Je n'ai aucune réponse. Personne ne sait comment je peux me remettre de ça. D'une journée à l'autre je vais plus ou moins bien. Un matin sur trois, je parviens à me regarder quelques secondes dans le miroir. Jamais, je n'aurais cru être si faible. Ce type ne me sort pas de la tête. Les rares moments où je parviens à ne pas penser à lui et ce qu'il m'a fait sont ceux que je passe dans les bras de Sunflower. Quelques secondes où je n'écoute que son coeur. Ma musique préférée. Les pires moments sont ceux de solitude. Lorsque je me retrouve seul, je deviens fou. Je n'ai rien oublié de la soirée. Je vis à chaque seconde tout ce qu'il m'a fait. Encore. Encore et encore. J'ai vraiment du mal à le supporter. Plus encore depuis qu'il revient en cours. Les occasions ne manquent pas de le croiser dans les couloirs. Je ne veux pas qu'il régente ma vie mais je ne sais pas comment faire. Je veux me concentrer sur mes cours, sur ma relation avec Sunflower, sur mes liens avec ma mère et la Binocle. Je veux retrouver le sourire mais la présence de ce monstre me file la nausée. Il m'effraie.

Hier, j'ai vu le résultat catastrophique de ces dernières semaines. Cela fait presque un mois que je n'arrive plus à ouvrir un seul manuel scolaire. Mes notes se sont dégradées et mes efforts semblent n'avoir jamais existés. J'ai la terrible impression que je n'arrive à rien depuis plus d'un mois. Il n'y a que ce monstre dans ma tête et malgré la présence de ma mère et celle de la Binocle je n'arrive pas à passer ce cap qui reste désespérément loin de ma portée. Je passe mes journées dans le noir malgré un soleil qui revient petit à petit. Je suis en colère. Une rage profonde me brûle les entrailles et elle ne demande qu'à sortir. J'ai envie d'hurler. J'ai envie de pleurer. J'ai des douleurs dans tout le corps et si un matin sur trois je peux me regarder dans un miroir, alors deux matins sur trois je suis incapable de me lever. C'est inconstant. Je me sais entouré et j'en suis heureux. Je me sens seul et j'en tremble de peur. Je déteste ces émotions lunatiques qui me rendent fou. Un morceau de moi s'est brisé ce soir-là. J'ai la terrible sensation qu'il est à jamais perdu. Je cherche après, je veux retrouver la confiance que j'avais en moi, la confiance que j'avais en l'avenir. Ce n'est plus que de la poussière envolée à des milliers de kilomètres de moi.

Se lever le matin. Ne pas y penser. Manger un croissant. Me laver. Me donner envie de sortir de chez moi. Regarder ma mère dans les yeux. Ne pas y penser. Aller en cours. Sourire à la Binocle. Espérer voir Sunflower en cours. Écouter les profs. Prendre des notes. Ne pas y penser.

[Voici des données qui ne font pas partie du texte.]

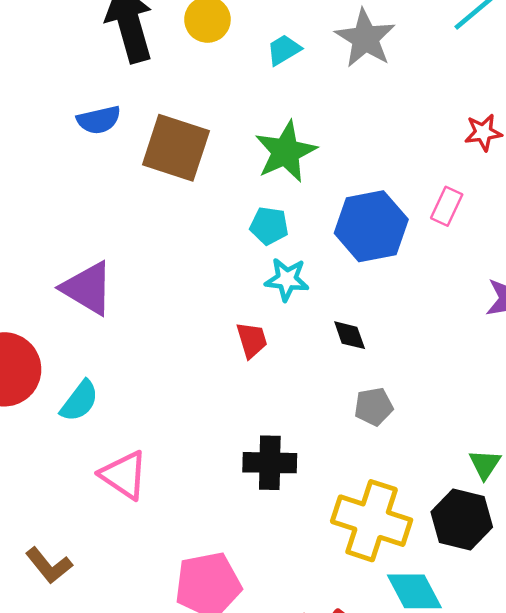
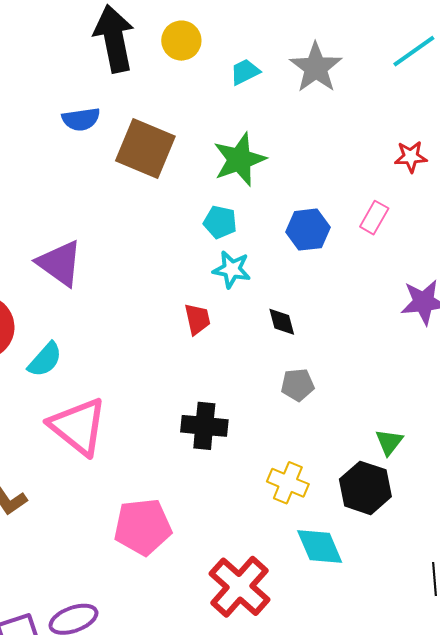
blue hexagon: (371, 226) -> (308, 230), size x0.7
pink triangle: (124, 475) -> (78, 426), size x1.4
yellow cross: (372, 521) -> (288, 483), size x0.6

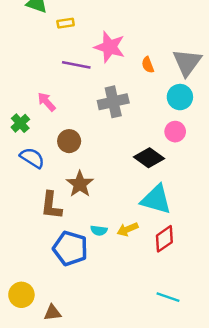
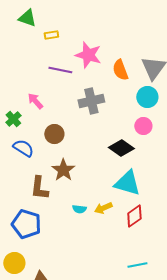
orange semicircle: (148, 65) -> (120, 70), size x1.5
blue pentagon: (70, 248) -> (26, 224), moved
cyan line: (168, 297) -> (137, 265), turned -30

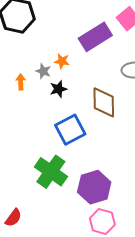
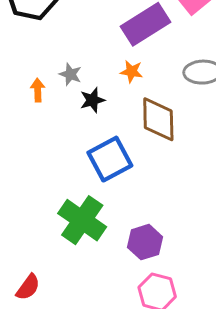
orange star: (62, 61) -> (132, 72), moved
purple hexagon: (94, 187) -> (145, 242), size x0.7

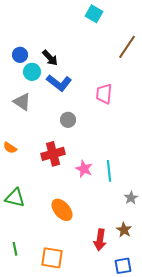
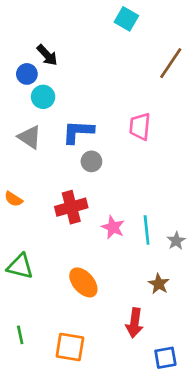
black arrow: (50, 58) -> (47, 55), moved
blue L-shape: (59, 83) -> (78, 132), moved, turned 145
gray star: (131, 198) -> (176, 241), moved
brown star: (124, 230) -> (159, 284), moved

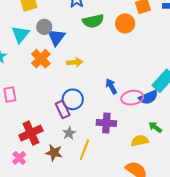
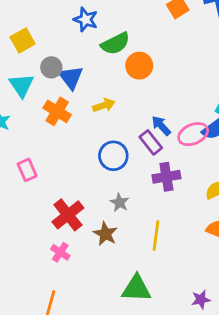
orange circle: (125, 23) -> (139, 66), moved
purple rectangle: (63, 109) -> (151, 142), moved
yellow line: (84, 150) -> (156, 235), moved
brown star: (54, 153) -> (105, 234), turned 30

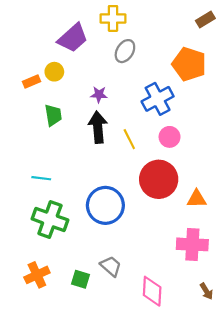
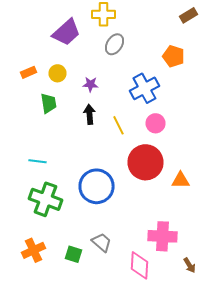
orange pentagon: (189, 64) -> (174, 56), size x0.7
yellow circle: (54, 72) -> (58, 73), moved
black arrow: (98, 127) -> (90, 114), size x0.7
pink cross: (192, 244) -> (162, 236), moved

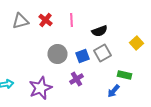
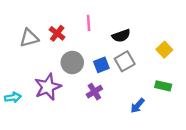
red cross: (46, 20) -> (57, 33), moved
gray triangle: (20, 21) -> (29, 38), moved
green rectangle: (124, 75) -> (163, 86), moved
purple star: (40, 88) -> (48, 87), moved

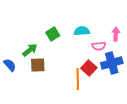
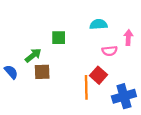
cyan semicircle: (82, 31) -> (98, 24), moved
green square: (53, 34) -> (59, 38), turned 32
blue cross: (112, 63) -> (124, 96), moved

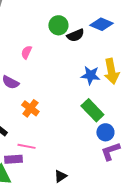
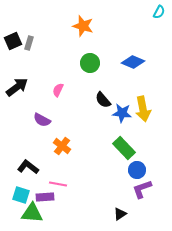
black semicircle: (75, 35) -> (103, 100), moved, turned 72
black triangle: (60, 176) -> (120, 214), moved

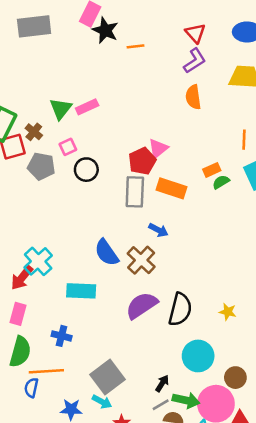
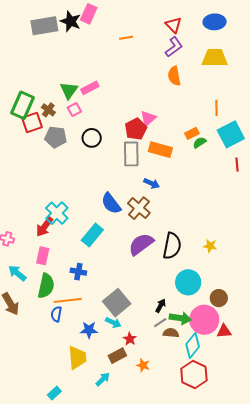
black star: (105, 30) -> (70, 21), moved
pink square: (68, 147) -> (74, 109), moved
cyan rectangle: (81, 291) -> (92, 235), turned -50

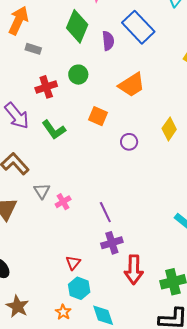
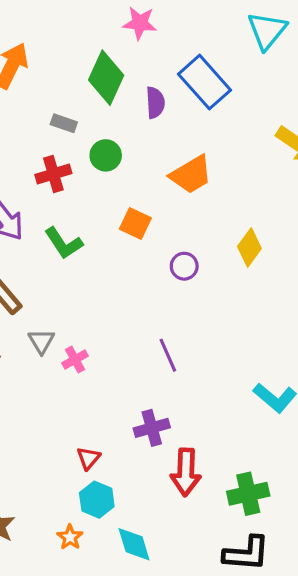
gray rectangle: (33, 49) -> (64, 123), moved
purple line: (105, 212) -> (168, 355), moved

Voir ce qu'il y a de mieux autour de moi.

Je passe mes journées à foutre chacun de mes faits et geste sur une putain de to do list et de cocher les cases dans ma tête. Juste pour ne pas y penser. Pour ne pas ressentir ce corps que je supporte depuis un mois. Une tonne de peau. Quelques kilos d'un toucher répugnant. Deux kilos de ce souffle infecte qui se heurtait à mon corps. Ce salopard m'a foutu dans la gueule une évidence qu'on oublie tous : nous avons un corps. Au-delà de le nourrir et lui donner le sommeil qu'il lui faut, tous les jours on l'entretient, on en prend soin. Je faisais cela sans faire attention. Comme tout le monde. Et maintenant, mon corps semble être si présent que je le sens tous les jours. Je ressens mon corps. Je le ressens beaucoup trop. Chaque petite parcelle, chaque cellule, tout me semble sensible, lourd, pénible à soigner, pénible à porter. Comme si je n'étais plus qu'un putain de morceau de chaire à peine vivant. Le plus facile est de rester allongé. L'esprit dans le vide, le corps endormi, les yeux mi-clos. Je laisse mon lit me porter deux matins sur trois.